Caching
This page explains how kdb Insights Core caching works.
Due to the high latency of cloud storage, kdb Insights Core caches the requests results on a local high-performance disk.
When files are retrieved from cloud storage, they are automatically stored in the local cache. Subsequent requests for the same data is then retrieved from the local cache instead of cloud storage, saving time and transfer costs.
kdb+ utilizes the local cache only when the environment variable KX_OBJSTR_CACHE_PATH
is defined.
This is used to set the path to the directory where cached files are sorted. For example:
export KX_OBJSTR_CACHE_PATH=/myfastssd/kxs3cache
Temporary files are written under this directory, and kdb+ requires write permission. Cached files are stored under a subdirectory as $KX_OBJSTR_CACHE_PATH/objects
.
Shared cache
Multiple kdb+ instances using the same HDB (historical database) should share a cache area.

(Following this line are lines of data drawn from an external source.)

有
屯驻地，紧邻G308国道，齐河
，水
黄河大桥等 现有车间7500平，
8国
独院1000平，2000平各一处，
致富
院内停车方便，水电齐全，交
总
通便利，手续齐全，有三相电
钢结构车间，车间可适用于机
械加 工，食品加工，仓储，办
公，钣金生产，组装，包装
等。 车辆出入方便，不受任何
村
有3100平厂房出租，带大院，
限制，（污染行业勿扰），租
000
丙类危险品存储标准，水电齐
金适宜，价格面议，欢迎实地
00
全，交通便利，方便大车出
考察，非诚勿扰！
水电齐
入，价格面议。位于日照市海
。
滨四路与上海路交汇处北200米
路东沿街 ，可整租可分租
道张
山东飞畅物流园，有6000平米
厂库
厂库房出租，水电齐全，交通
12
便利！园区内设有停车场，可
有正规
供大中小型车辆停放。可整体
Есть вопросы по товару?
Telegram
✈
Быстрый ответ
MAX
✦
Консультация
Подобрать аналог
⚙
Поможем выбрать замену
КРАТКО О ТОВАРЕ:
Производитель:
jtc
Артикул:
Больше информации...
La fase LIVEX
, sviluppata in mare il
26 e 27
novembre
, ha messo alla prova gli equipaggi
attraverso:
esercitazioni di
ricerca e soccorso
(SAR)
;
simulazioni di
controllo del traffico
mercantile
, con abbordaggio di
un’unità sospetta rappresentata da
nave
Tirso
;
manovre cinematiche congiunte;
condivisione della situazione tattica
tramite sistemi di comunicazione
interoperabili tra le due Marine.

The local cache is not cleared upon kdb+ start-up or shutdown. The cache can only be manually deleted when all processes using the cache are no longer running. To manage disk usage, use Kxreaper to manage eviction from the cache folder. Without Kxreaper, the local cache continues to grow with each new dataset retrieved from object storage.
Kxreaper
Kxreaper is a command-line application that can be used to limit the amount of object storage data cached on local disk. Kxreaper may be started as a daemon. It takes two arguments:
- the cache root path
- an integer representing the size to limit the cache to in MB
Kxreaper continuously monitors file access within the specified directory and maintains a space limit by deleting files according to a Least Recently Used (LRU) algorithm. Any file moved into this directory becomes a candidate for deletion, as this area is exclusively used by kdb+.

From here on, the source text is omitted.